Za to sami Afgańczycy nie uniknęli tragedii. Oficer kontrwywiadu dał mi do zrozumienia, że nie powinienem informować o skutkach ostrzałów bazy. Napiszę więc tylko, że w jednym z niedawnych ataków ucierpieli afgańscy cywile również z tej strony muru.
- Jeden ranny chłopaczek wył tak głośno, że słyszałem go, będąc dobrych dwieście metrów dalej – wspomina żołnierz, którego atak zastał w bazie.
Dziarski przedziałek
Bez zgody dowódcy kontyngentu nie ma mowy o udziale w jakimkolwiek patrolu. Czekając na zielone światło, wstąpiłem do najlepszego zakładu fryzjerskiego w Gazowni. To rzecz jasna żart, bo Marek – jeden z oficerów prasowych – strzyżeniem zajmuje się okazyjnie.
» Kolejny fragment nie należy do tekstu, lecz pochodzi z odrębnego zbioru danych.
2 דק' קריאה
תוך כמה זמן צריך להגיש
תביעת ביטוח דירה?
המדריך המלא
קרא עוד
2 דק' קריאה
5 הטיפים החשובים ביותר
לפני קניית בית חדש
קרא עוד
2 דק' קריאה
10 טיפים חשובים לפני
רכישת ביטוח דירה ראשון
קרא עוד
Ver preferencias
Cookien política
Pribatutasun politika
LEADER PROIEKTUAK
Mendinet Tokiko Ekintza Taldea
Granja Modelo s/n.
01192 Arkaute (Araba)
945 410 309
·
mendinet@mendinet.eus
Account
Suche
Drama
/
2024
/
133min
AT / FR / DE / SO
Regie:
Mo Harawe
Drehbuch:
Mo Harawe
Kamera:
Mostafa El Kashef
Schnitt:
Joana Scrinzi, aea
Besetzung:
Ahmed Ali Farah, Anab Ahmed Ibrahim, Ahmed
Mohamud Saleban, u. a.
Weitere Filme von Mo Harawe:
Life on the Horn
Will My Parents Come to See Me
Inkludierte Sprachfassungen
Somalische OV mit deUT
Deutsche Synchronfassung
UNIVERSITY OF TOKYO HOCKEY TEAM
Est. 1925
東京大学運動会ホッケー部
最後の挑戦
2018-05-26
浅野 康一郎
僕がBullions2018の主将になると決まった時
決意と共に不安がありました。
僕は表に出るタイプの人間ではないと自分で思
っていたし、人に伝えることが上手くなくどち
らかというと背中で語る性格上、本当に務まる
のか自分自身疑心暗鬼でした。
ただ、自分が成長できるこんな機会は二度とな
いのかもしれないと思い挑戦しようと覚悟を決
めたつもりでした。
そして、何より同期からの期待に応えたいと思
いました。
Muszę przyznać, że idzie mu to nieźle, zwłaszcza zaś popisowy numer, czyli wygolenie środka głowy. Obowiązkowo utrwalone na zdjęciu, czemu i ja się poddałem.
A poza tym robię dziś za listonosza, dostarczającego przywiezione paczki, odwiedzam znajomych i… wytapiam tłuszcz. W Ghazni palące słońce.